:: Brief ::
Keeping pictures out, repeat the lines of the listing below exactly, starting at its first line and finishing with the one that holds "Полиры Prophylaxis Pasteless голубые для".

:: Working data ::

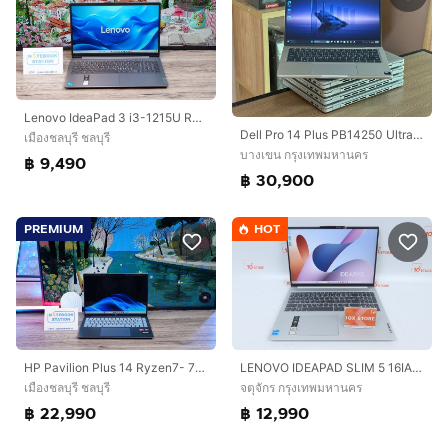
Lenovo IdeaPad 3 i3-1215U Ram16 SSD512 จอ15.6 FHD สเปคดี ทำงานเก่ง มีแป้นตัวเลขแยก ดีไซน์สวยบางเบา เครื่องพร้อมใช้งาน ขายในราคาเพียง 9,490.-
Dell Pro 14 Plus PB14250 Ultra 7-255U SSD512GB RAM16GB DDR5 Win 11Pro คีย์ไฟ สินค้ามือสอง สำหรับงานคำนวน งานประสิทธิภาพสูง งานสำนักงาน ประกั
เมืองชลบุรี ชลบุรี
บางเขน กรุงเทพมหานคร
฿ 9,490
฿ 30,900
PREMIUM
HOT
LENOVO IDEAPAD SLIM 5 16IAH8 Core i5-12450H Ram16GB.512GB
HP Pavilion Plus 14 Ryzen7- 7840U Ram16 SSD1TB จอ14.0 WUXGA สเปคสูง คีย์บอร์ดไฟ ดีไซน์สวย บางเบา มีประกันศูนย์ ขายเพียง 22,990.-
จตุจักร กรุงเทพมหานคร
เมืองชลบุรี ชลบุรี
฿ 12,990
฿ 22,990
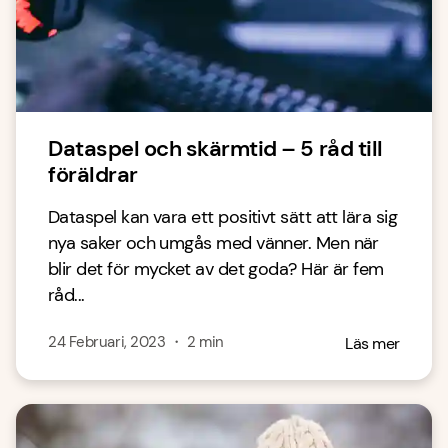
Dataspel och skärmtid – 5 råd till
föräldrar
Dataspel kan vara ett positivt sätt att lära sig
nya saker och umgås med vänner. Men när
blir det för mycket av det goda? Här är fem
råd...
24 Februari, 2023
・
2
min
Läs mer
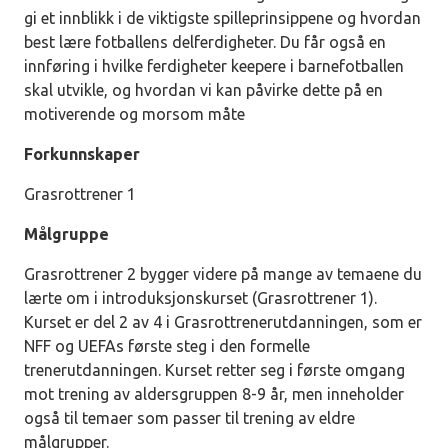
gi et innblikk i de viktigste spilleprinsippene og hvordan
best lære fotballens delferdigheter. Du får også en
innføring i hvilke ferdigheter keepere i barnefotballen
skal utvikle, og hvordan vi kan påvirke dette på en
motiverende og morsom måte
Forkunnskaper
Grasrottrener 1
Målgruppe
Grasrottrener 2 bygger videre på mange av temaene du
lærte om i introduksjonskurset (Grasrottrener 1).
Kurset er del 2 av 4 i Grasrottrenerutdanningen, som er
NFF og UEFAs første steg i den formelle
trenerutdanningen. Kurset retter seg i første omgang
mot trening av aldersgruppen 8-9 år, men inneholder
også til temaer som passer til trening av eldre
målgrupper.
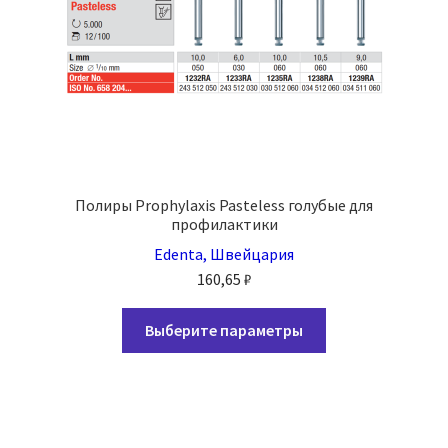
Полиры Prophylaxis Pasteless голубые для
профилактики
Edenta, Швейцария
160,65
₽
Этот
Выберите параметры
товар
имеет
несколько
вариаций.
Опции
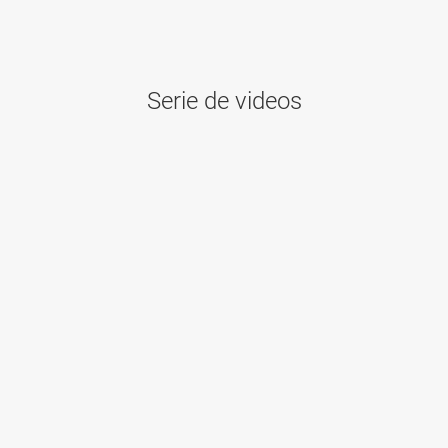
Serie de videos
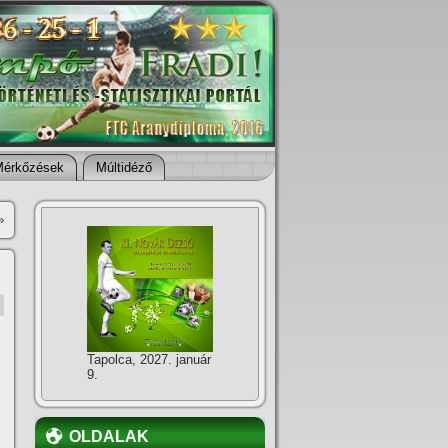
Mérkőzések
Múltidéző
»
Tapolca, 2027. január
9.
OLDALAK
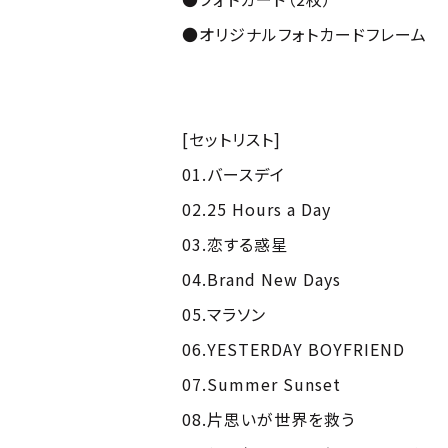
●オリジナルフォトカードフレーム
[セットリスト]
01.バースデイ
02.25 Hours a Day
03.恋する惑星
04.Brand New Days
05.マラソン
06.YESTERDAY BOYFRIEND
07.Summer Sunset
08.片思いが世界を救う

:: Result of the exercise ::
Lenovo IdeaPad 3 i3-1215U Ram16 SSD512 จอ15.6 FHD สเปคดี ทำงานเก่ง มีแป้นตัวเลขแยก ดีไซน์สวยบางเบา เครื่องพร้อมใช้งาน ขายในราคาเพียง 9,490.-
Dell Pro 14 Plus PB14250 Ultra 7-255U SSD512GB RAM16GB DDR5 Win 11Pro คีย์ไฟ สินค้ามือสอง สำหรับงานคำนวน งานประสิทธิภาพสูง งานสำนักงาน ประกั
เมืองชลบุรี ชลบุรี
บางเขน กรุงเทพมหานคร
฿ 9,490
฿ 30,900
PREMIUM
HOT
LENOVO IDEAPAD SLIM 5 16IAH8 Core i5-12450H Ram16GB.512GB
HP Pavilion Plus 14 Ryzen7- 7840U Ram16 SSD1TB จอ14.0 WUXGA สเปคสูง คีย์บอร์ดไฟ ดีไซน์สวย บางเบา มีประกันศูนย์ ขายเพียง 22,990.-
จตุจักร กรุงเทพมหานคร
เมืองชลบุรี ชลบุรี
฿ 12,990
฿ 22,990
Dataspel och skärmtid – 5 råd till
föräldrar
Dataspel kan vara ett positivt sätt att lära sig
nya saker och umgås med vänner. Men när
blir det för mycket av det goda? Här är fem
råd...
24 Februari, 2023
・
2
min
Läs mer
gi et innblikk i de viktigste spilleprinsippene og hvordan
best lære fotballens delferdigheter. Du får også en
innføring i hvilke ferdigheter keepere i barnefotballen
skal utvikle, og hvordan vi kan påvirke dette på en
motiverende og morsom måte
Forkunnskaper
Grasrottrener 1
Målgruppe
Grasrottrener 2 bygger videre på mange av temaene du
lærte om i introduksjonskurset (Grasrottrener 1).
Kurset er del 2 av 4 i Grasrottrenerutdanningen, som er
NFF og UEFAs første steg i den formelle
trenerutdanningen. Kurset retter seg i første omgang
mot trening av aldersgruppen 8-9 år, men inneholder
også til temaer som passer til trening av eldre
målgrupper.
Полиры Prophylaxis Pasteless голубые для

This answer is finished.